A good way to begin your letter or e-mail is by introducing yourself as a constituent. This introduction should also include groups you represent and support. Including that you are a Lutheran or an Episcopalian does matter! Legislators are aware of the work Lutherans and Episcopalians are doing in communities. This gives our advocacy greater credibility.
Next, briefly sum up what you would like him or her to support or oppose. Stating your reasons for support / opposition: Your points should be genuine. You are not trying to prove that your position is superior. However, if you are aware of the policy maker’s position (due to a newspaper article, op-ed or letter to the editor, their website, etc.) and believe their position is based on some false assumptions, you can and should point those out in as polite a way as possible. Your position is exactly that, your position.
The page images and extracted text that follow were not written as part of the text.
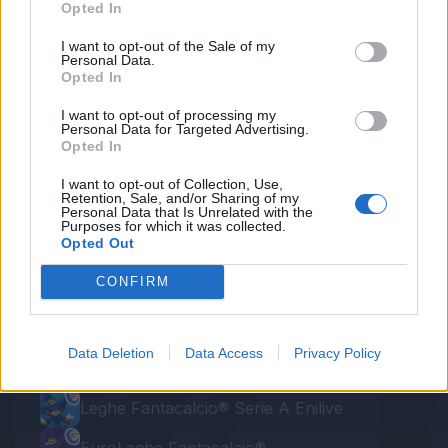
Opted In
disponibili per Juventus-Barcellona.
I want to opt-out of the Sale of my
Personal Data.
Autore
Opted In
Redazione Fantacalcio.it
I want to opt-out of processing my
Personal Data for Targeted Advertising.
Opted In
I want to opt-out of Collection, Use,
Retention, Sale, and/or Sharing of my
Personal Data that Is Unrelated with the
Purposes for which it was collected.
Opted Out
CONFIRM
Le nostre app
Data Deletion
Data Access
Privacy Policy
Fantacalcio® Serie A Enilive
Leghe Fantacalcio® Serie A Enilive
EuroLeghe Fantacalcio®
It is important to speak out of your experience as well as your understanding of Scripture, Lutheran theology and/or the ministry of which you are a part.
What will make my letter / e-mail stand out? Personal stories about why you care enough to take the time to write are important. However, these should not be too long or too emotional. Painting a picture that includes both the challenges and the opportunities will help your elected officials know you are committed to an issue in a long term way. Your letter should be clear about what is happening currently without this legislation and what you fear or hope will happen once the legislation is passed.
Your letter is one of many. It plays an important role in a bigger picture. The picture is less complete without your voice, but you do not have to carry the weight of the world on your shoulders alone.
Letters are important even if you think your elected official has already made up his or her mind. If your legislator is in agreement with your position but only hears from the opposing view point, he or she may be forced to take that opposing voice more seriously if that is the only constituent voice being heard.
No public policy is perfect. You do not have to defend or agree with every word of a proposal in order to write in support. Most importantly you are speaking to the problem you have witnessed. If you know your elected official is in opposition to a specific solution, urge him or her to come up with an alternative proposal – then share your thoughts on that new plan.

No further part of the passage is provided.